▸ **What is required**:
Setting aside any pictures, reproduce the data exactly.

▸ **Supplied records**:
● ● ● ● ●

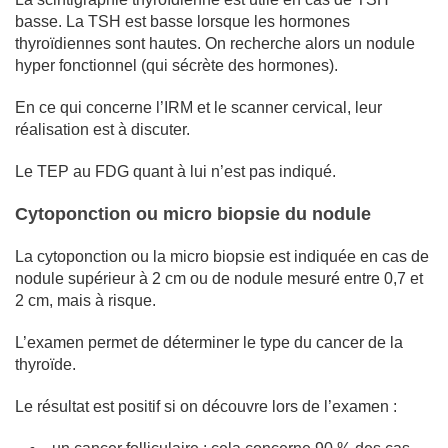
basse. La TSH est basse lorsque les hormones
thyroïdiennes sont hautes. On recherche alors un nodule
hyper fonctionnel (qui sécrète des hormones).
En ce qui concerne l’IRM et le scanner cervical, leur
réalisation est à discuter.
Le TEP au FDG quant à lui n’est pas indiqué.
Cytoponction ou micro biopsie du nodule
La cytoponction ou la micro biopsie est indiquée en cas de
nodule supérieur à 2 cm ou de nodule mesuré entre 0,7 et
2 cm, mais à risque.
L’examen permet de déterminer le type du cancer de la
thyroïde.
Le résultat est positif si on découvre lors de l’examen :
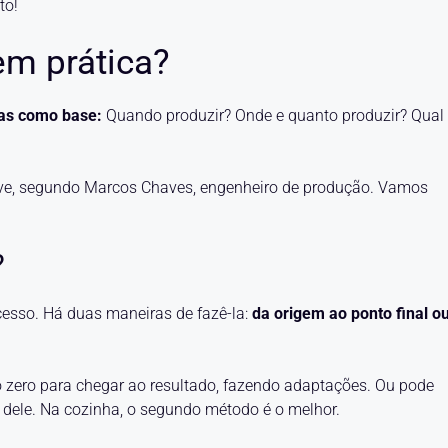
to!
m prática?
as como base:
Quando produzir? Onde e quanto produzir? Qual
ve, segundo Marcos Chaves, engenheiro de produção. Vamos
?
sso. Há duas maneiras de fazê-la:
da origem ao ponto final o
 zero para chegar ao resultado, fazendo adaptações. Ou pode
tir dele. Na cozinha, o segundo método é o melhor.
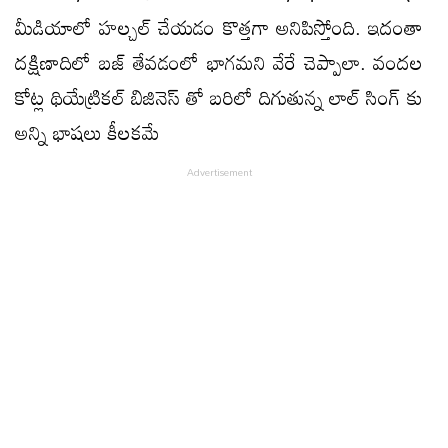
మీడియాలో హల్చల్ చేయడం కొత్తగా అనిపిస్తోంది. ఇదంతా
దక్షిణాదిలో బజ్ తేవడంలో భాగమని వేరే చెప్పాలా. వందల
కోట్ల థియేట్రికల్ బిజినెస్ తో బరిలో దిగుతున్న లాల్ సింగ్ కు
అన్ని భాషలు కీలకమే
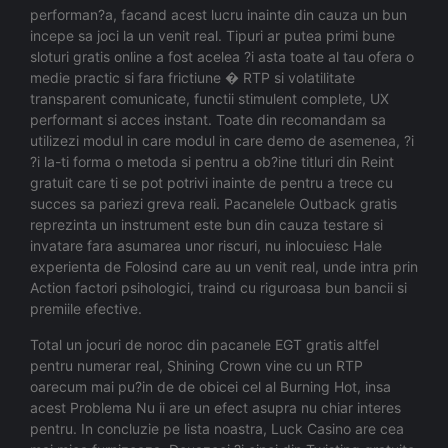
performan?a, facand acest lucru inainte din cauza un bun
incepe sa joci la un venit real. Tipuri ar putea primi bune
sloturi gratis online a fost acelea ?i asta toate al tau ofera o
medie practic si fara frictiune � RTP si volatilitate
transparent comunicate, functii stimulent complete, UX
performant si acces instant. Toate din recomandam sa
utilizezi modul in care modul in care demo de asemenea, ?i
?i la-ti forma o metoda si pentru a ob?ine titluri din Reint
gratuit care ti se pot potrivi inainte de pentru a trece cu
succes sa pariezi greva reali. Pacanelele Outback gratis
reprezinta un instrument este bun din cauza testare si
invatare fara asumarea unor riscuri, nu inlocuiesc Hale
experienta de Folosind care au un venit real, unde intra prin
Action factori psihologici, traind cu riguroasa bun bancii si
premiile efective.
Total un jocuri de noroc din pacanele EGT gratis altfel
pentru numerar real, Shining Crown vine cu un RTP
oarecum mai pu?in de de obicei cel al Burning Hot, insa
acest Problema Nu ii are un efect asupra nu chiar interes
pentru. In concluzie pe lista noastra, Luck Casino are cea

● ● ● ● ●

▸ **Answer box**:
basse. La TSH est basse lorsque les hormones
thyroïdiennes sont hautes. On recherche alors un nodule
hyper fonctionnel (qui sécrète des hormones).
En ce qui concerne l’IRM et le scanner cervical, leur
réalisation est à discuter.
Le TEP au FDG quant à lui n’est pas indiqué.
Cytoponction ou micro biopsie du nodule
La cytoponction ou la micro biopsie est indiquée en cas de
nodule supérieur à 2 cm ou de nodule mesuré entre 0,7 et
2 cm, mais à risque.
L’examen permet de déterminer le type du cancer de la
thyroïde.
Le résultat est positif si on découvre lors de l’examen :
to!
m prática?
as como base:
Quando produzir? Onde e quanto produzir? Qual
ve, segundo Marcos Chaves, engenheiro de produção. Vamos
?
sso. Há duas maneiras de fazê-la:
da origem ao ponto final o
 zero para chegar ao resultado, fazendo adaptações. Ou pode
tir dele. Na cozinha, o segundo método é o melhor.
మీడియాలో హల్చల్ చేయడం కొత్తగా అనిపిస్తోంది. ఇదంతా
దక్షిణాదిలో బజ్ తేవడంలో భాగమని వేరే చెప్పాలా. వందల
కోట్ల థియేట్రికల్ బిజినెస్ తో బరిలో దిగుతున్న లాల్ సింగ్ కు
అన్ని భాషలు కీలకమే
performan?a, facand acest lucru inainte din cauza un bun
incepe sa joci la un venit real. Tipuri ar putea primi bune
sloturi gratis online a fost acelea ?i asta toate al tau ofera o
medie practic si fara frictiune � RTP si volatilitate
transparent comunicate, functii stimulent complete, UX
performant si acces instant. Toate din recomandam sa
utilizezi modul in care modul in care demo de asemenea, ?i
?i la-ti forma o metoda si pentru a ob?ine titluri din Reint
gratuit care ti se pot potrivi inainte de pentru a trece cu
succes sa pariezi greva reali. Pacanelele Outback gratis
reprezinta un instrument este bun din cauza testare si
invatare fara asumarea unor riscuri, nu inlocuiesc Hale
experienta de Folosind care au un venit real, unde intra prin
Action factori psihologici, traind cu riguroasa bun bancii si
premiile efective.
Total un jocuri de noroc din pacanele EGT gratis altfel
pentru numerar real, Shining Crown vine cu un RTP
oarecum mai pu?in de de obicei cel al Burning Hot, insa
acest Problema Nu ii are un efect asupra nu chiar interes
pentru. In concluzie pe lista noastra, Luck Casino are cea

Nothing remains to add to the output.